Why Relive WWII?

She said, “I am in the future now, and I suppose this book is bearing witness to the past.” Kate Atkinson was born in late December 1951. Growing up in Yorkshire, England she realized that although the adults in her life rarely spoke of it, she had missed something momentous in the decade preceding her birth.

In Life After Life, Atkinson bears witness to WWII, over and over again. Through the multiple lifelines of the story’s heroine, Ursula Todd, we experience the grim, grit-filled nightly bombing of London. We feel the concussive strikes of the Nazi Stabos and street-rattling report of the English guns firing back at the Luftwaffe. We smell the stench of cordite and broken flesh as Ursula sifts through mangled bodies in toppled buildings. She repeatedly meets her end — a bomb blast, a collapsing wall, an abusive husband ill chosen in the fever of war – and she returns. LondonBombingWWIIWith each return her déjà vu experiences increase in intensity and specificity. She alters the course of her childhood, preventing the demise of friends and family. And she begins to seek a broader solution to the sweeping death and destruction of WWII – what if Adolf Hitler never became Chancellor of Germany?

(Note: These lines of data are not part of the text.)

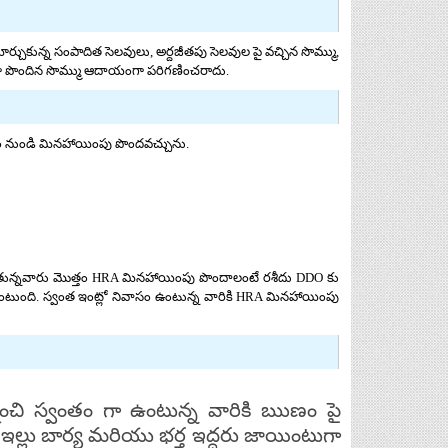
కున్న సంపాదిత సెలవులు, అర్దజీతపు సెలవుల పై వచ్చిన సొమ్ము,
గా పొందిన సొమ్ము ఆదాయంగా పరిగణించరాదు.
యం నుండి మినహాయింపు పొందవచ్చును.
ొందుతున్నవారు మొత్తం HRA మినహాయింపు పొందాలంటే రశీదు DDO కు
సి ఉంటుంది. స్వంత ఇంట్లో నివాసం ఉంటున్న వారికి HRA మినహాయింపు
ంచి స్వంతం గా ఉంటున్న వారికి ఋణం పై
ేళ ఇల్లు బార్య మరియు భర్త ఇద్దరు జాయింటుగా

Ursula has already experienced WWII as a German. In one of her timelines her language skills bring her to 1930s Germany as a teacher. Although the young man she marries turns into a Nazi and prevents her from leaving, leading her to another demise, she begins her next lifeline aware of having befriended the young Eva Braun in a past life. Knowing that she has the means to get close to Hitler, she plans out her life intending to become his assassin.

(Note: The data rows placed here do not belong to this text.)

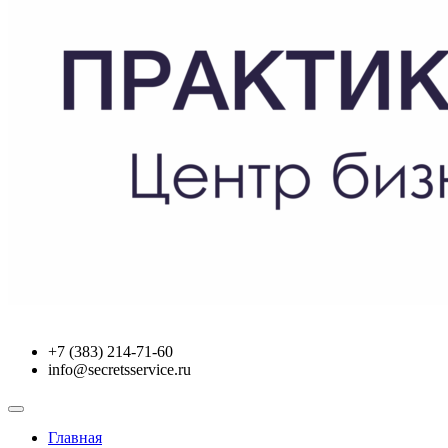
+7 (383) 214-71-60
info@secretsservice.ru
Главная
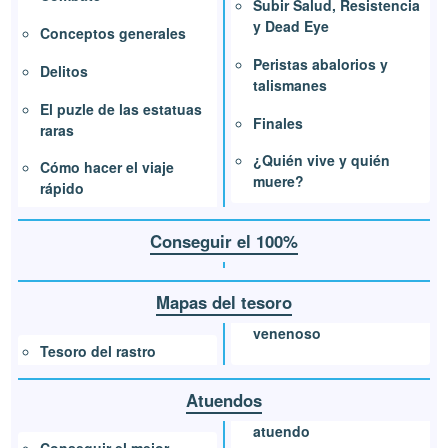
Subir Salud, Resistencia
y Dead Eye
Conceptos generales
Peristas abalorios y
Delitos
talismanes
El puzle de las estatuas
Finales
raras
¿Quién vive y quién
Cómo hacer el viaje
muere?
rápido
Conseguir el 100%
Mapas del tesoro
venenoso
Tesoro del rastro
Atuendos
atuendo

I am confident that my outline of the plot does not require a spoiler alert. Atkinson knows it too, opening her story with Hitler’s assassination. The heart of the story is in the details, ‘bearing witness’ to the gruesome reality of WWII. Because Ursula feels its impact again and again, we, along with her, grow so bone-achingly weary of the war, the war that seems to drag on forever. And like her we begin to find hope in the possibility of an alternate history.LifeafterLife

Through each of her childhoods Ursula is sent to a charming old psychiatrist who regales her with his knowledge of reincarnation. “More a philosopher than psychiatrist,” she says. He is, of course, fascinated by the depth of her déjà vu. She knows, for example, the names of the new neighbors’ children before they ever move in. She knows so much that she quite often has to bite her tongue to keep her fore knowledge a secret.          “Time isn’t circular,” she said to Dr. Kellet. “It’s like a palimpsest . . . and memories are sometimes in the future.”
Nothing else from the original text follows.